The first punch came, right to the ribs. Not a haymaker, not a show. Surgical, mean, and right where the bone was soft from the old wound. Something popped. I groaned and let my head loll, tried to keep my eyes open.

“Where are you from?” Hale said.

“Fuck you.” I spat blood, again. “Not from here.”

He let the guard punch again, same place, same sound. My world went white, then red, then Catherine’s green eyes again.

Hale stepped in close. “What is this patch? What does it mean?” He jabbed the badge at my shoulder.

I shook my head. “Means you can go fuck yourself.”

He said nothing. The next punch was higher, under the ribs, like he was aiming for my heart. He might have got it, because I felt a cold snap run up my spine and into my skull. I wanted to scream, but I bit down and let the pain boil up through my nose.

The left arm slipped, just a little, and I realized the swelling had made the skin on the inside of my wrist start to split. Blood was running down to my palm, thick and dark. I watched it, fascinated, as it dripped to the floor and pooled there, black in the torchlight.

Hale saw it too. He leaned down and stared at the tattoo, at the blood. “You have the look of a man who should be dead,” he said, voice low. “You died before, did you not?”

I shivered. “Maybe.”

He looked at the guards, then back at me. “No mortal man withstands pain like this. I’ve seen a hundred men break in half the time. You don’t scream. You don’t beg. Are you a witch? Or just too stupid to know when you’re beaten?”
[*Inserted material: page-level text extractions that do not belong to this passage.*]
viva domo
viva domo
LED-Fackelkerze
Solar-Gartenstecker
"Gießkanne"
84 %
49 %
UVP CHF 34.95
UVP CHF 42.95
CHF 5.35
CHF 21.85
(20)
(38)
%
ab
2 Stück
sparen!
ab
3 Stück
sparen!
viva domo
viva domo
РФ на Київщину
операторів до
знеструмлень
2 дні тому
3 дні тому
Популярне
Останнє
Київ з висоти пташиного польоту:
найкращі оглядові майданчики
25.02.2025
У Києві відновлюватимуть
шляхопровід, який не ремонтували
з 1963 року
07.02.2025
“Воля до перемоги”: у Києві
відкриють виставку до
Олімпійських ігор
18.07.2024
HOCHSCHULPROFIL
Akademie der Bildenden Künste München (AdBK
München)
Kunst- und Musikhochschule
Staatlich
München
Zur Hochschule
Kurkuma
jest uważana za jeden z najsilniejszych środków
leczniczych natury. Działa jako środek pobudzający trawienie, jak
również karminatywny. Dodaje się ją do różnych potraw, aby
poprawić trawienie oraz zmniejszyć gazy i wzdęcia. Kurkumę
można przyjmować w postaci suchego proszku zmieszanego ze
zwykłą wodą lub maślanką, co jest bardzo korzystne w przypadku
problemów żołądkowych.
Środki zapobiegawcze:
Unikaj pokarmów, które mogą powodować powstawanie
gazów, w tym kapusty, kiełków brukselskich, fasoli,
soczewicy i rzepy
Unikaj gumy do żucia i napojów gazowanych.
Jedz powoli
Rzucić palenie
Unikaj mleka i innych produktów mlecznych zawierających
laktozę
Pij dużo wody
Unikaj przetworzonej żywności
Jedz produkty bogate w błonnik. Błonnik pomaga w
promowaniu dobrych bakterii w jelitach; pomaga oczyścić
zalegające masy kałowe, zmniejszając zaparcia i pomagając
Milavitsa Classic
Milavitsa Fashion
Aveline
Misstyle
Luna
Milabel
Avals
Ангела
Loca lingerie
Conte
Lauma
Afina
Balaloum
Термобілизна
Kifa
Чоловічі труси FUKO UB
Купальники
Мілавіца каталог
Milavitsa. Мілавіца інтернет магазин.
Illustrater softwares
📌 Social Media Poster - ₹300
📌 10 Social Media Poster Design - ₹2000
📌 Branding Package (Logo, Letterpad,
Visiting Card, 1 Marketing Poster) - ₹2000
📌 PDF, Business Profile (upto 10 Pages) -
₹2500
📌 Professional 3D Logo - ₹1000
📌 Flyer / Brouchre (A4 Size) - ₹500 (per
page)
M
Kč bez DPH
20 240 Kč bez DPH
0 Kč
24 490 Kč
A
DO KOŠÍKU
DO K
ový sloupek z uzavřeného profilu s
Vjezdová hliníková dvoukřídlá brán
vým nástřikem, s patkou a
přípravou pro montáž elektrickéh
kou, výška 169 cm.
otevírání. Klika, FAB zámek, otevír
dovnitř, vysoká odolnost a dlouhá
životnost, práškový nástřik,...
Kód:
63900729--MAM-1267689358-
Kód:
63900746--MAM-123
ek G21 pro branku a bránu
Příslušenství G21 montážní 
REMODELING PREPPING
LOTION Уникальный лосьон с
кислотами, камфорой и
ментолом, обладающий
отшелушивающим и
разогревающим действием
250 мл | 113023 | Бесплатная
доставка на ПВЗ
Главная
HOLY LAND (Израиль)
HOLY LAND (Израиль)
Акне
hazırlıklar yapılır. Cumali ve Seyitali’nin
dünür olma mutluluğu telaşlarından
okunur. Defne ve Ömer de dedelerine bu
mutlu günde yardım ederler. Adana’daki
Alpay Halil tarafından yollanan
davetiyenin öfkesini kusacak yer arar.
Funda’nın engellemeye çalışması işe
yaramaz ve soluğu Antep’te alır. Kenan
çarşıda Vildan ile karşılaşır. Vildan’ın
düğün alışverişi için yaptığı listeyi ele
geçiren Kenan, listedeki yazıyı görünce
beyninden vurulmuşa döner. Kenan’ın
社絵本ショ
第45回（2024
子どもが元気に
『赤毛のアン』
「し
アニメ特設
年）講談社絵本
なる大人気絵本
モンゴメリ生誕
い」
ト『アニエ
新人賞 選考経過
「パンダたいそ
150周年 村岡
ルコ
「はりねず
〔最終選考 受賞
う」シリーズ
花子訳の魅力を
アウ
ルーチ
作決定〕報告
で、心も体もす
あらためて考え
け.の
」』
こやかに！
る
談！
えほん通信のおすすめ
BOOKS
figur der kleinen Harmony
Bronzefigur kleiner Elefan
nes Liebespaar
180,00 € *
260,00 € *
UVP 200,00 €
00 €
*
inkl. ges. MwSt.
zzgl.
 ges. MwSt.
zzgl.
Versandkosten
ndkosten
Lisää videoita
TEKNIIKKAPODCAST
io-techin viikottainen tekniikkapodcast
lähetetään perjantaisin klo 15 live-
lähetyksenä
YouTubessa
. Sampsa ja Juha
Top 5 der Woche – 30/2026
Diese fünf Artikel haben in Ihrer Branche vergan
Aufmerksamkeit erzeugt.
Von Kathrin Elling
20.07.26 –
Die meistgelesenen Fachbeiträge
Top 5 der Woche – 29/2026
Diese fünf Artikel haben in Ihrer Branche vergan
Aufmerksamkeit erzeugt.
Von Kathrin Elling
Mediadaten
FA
I started to laugh, which was a mistake. The ribs let me know I’d crossed a line. “You want to know the truth?” I managed, voice barely above a hiss.
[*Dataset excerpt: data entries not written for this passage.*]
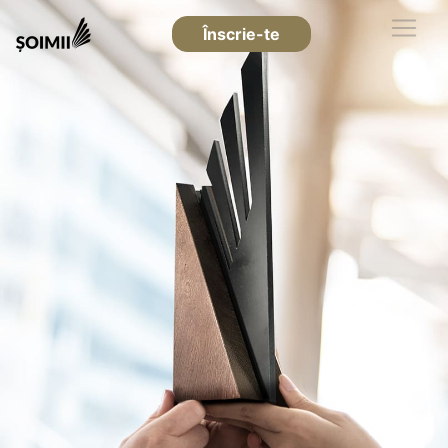
Înscrie-te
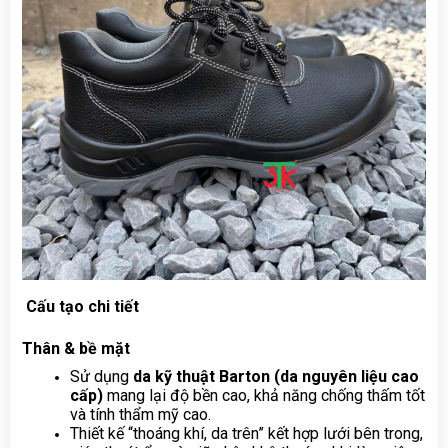
 Cấu tạo chi tiết
Thân & bề mặt 
Sử dụng 
da kỹ thuật Barton (da nguyên liệu cao 
cấp)
 mang lại độ bền cao, khả năng chống thấm tốt 
và tính thẩm mỹ cao.
Thiết kế “thoáng khí, da trên” kết hợp lưới bên trong, 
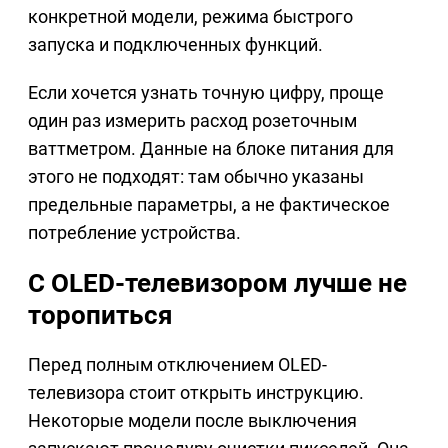
конкретной модели, режима быстрого
запуска и подключенных функций.
Если хочется узнать точную цифру, проще
один раз измерить расход розеточным
ваттметром. Данные на блоке питания для
этого не подходят: там обычно указаны
предельные параметры, а не фактическое
потребление устройства.
С OLED-телевизором лучше не
торопиться
Перед полным отключением OLED-
телевизора стоит открыть инструкцию.
Некоторые модели после выключения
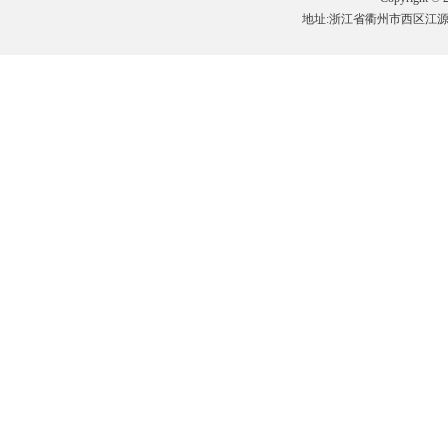
地址:浙江省衢州市西区江源路18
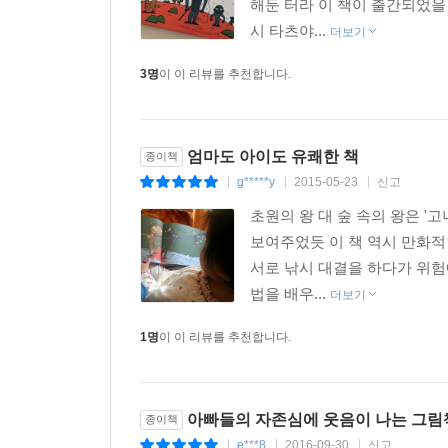
해둔 터라 이 책이 출간되었을
시 타츠야...
더보기
3명
이 이 리뷰를 추천합니다.
엄마도 아이도 유쾌한 책
종이책
g*****y
2015-05-23
신고
|
|
|
초원의 왕 대 숲 속의 왕은 
보여주었듯 이 책 역시 만화적
서로 낚시 대결을 하다가 위험
법을 배우...
더보기
1명
이 이 리뷰를 추천합니다.
아빠들의 자존심에 웃음이 나는 그림
종이책
e***8
2016-09-30
신고
|
|
|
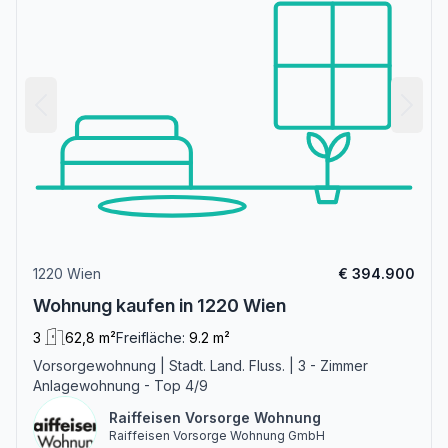
1220 Wien
€ 394.900
Wohnung kaufen in 1220 Wien
3
62,8 m²
Freifläche:
9.2 m²
Vorsorgewohnung | Stadt. Land. Fluss. | 3 - Zimmer
Anlagewohnung - Top 4/9
Raiffeisen Vorsorge Wohnung
Raiffeisen Vorsorge Wohnung GmbH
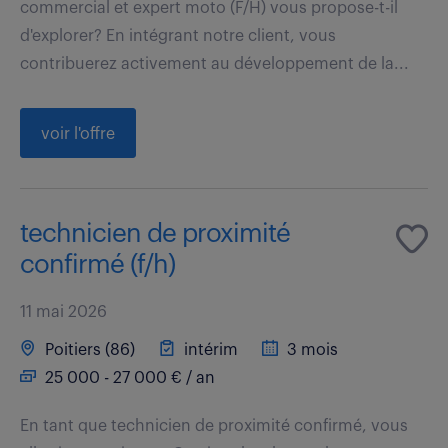
commercial et expert moto (F/H) vous propose-t-il
d'explorer? En intégrant notre client, vous
contribuerez activement au développement de la...
voir l'offre
technicien de proximité
confirmé (f/h)
11 mai 2026
Poitiers (86)
intérim
3 mois
25 000 - 27 000 € / an
En tant que technicien de proximité confirmé, vous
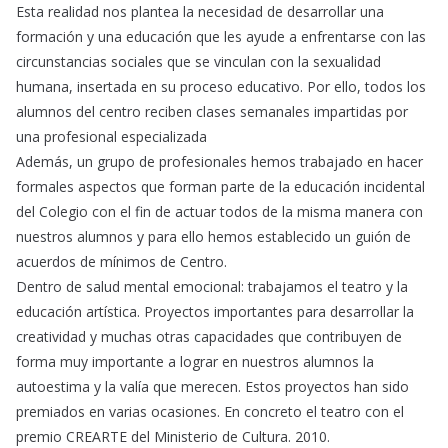
Esta realidad nos plantea la necesidad de desarrollar una
formación y una educación que les ayude a enfrentarse con las
circunstancias sociales que se vinculan con la sexualidad
humana, insertada en su proceso educativo. Por ello, todos los
alumnos del centro reciben clases semanales impartidas por
una profesional especializada
Además, un grupo de profesionales hemos trabajado en hacer
formales aspectos que forman parte de la educación incidental
del Colegio con el fin de actuar todos de la misma manera con
nuestros alumnos y para ello hemos establecido un guión de
acuerdos de mínimos de Centro.
Dentro de salud mental emocional: trabajamos el teatro y la
educación artística. Proyectos importantes para desarrollar la
creatividad y muchas otras capacidades que contribuyen de
forma muy importante a lograr en nuestros alumnos la
autoestima y la valía que merecen. Estos proyectos han sido
premiados en varias ocasiones. En concreto el teatro con el
premio CREARTE del Ministerio de Cultura. 2010.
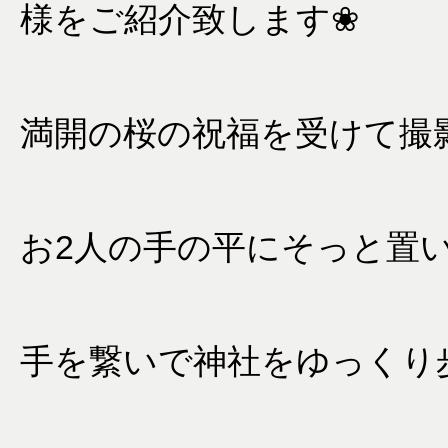
様をご紹介致します❀
満開の桜の祝福を受けて撮
お2人の手の平にそっと置
手を繋いで神社をゆっくり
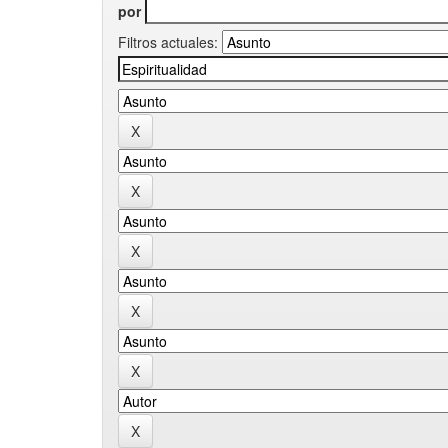
por
Filtros actuales:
Hale waited, eyes glittering.

“I’m not afraid of you,” I said. “You’re just another asshole with a badge.”

He studied me. Then, for the first time, he looked rattled. “Bring the irons,” he said, turning to the guards.

They hesitated, just a moment. Hale’s voice dropped a register: “Now.”

One guard left, boots pounding. The other kept a hand on my shoulder, the grip so tight I felt the bones grind together.

Hale circled, arms folded behind his back. “You will tell me everything. Before the sun sets, you will scream. Or you will die here, nameless and alone, and I will salt the ground so not even your bones remember you.”

I smiled, even though my face was numb. “Deal.”

He shook his head, disappointed, and left the room.

For a minute, I hung there, head spinning, feeling the blood drip from my arm in a steady rhythm. I closed my eyes and tried to remember Catherine’s voice. I remembered her saying, “You always come back for me.” I promised her I would.

So I waited for the next round. Because the only thing I had left was stubbornness, and I was going to make them work for every inch of my soul.

The door banged open, and the guard returned with a set of tongs and a thick iron poker, already heating to orange at thetip. The guard held it at arm’s length, sweat rolling down his forehead.

He made a show of it, slow and theatrical, like some ancient priest working a sacrifice. The orange tip of the poker hissed in the chill air, spitting sparks as it neared my skin. My whole body locked down; even the blood froze in my veins, waiting for the inevitable. The stink of burning iron mixed with the piss and sweat until my stomach twisted up into a fist. All I could do was stare at the glow.

Captain Hale hovered behind the guard, eyes flat, face a perfect mirror for the agony he was about to inflict. “This is the part where you beg, O’Toole,” he said.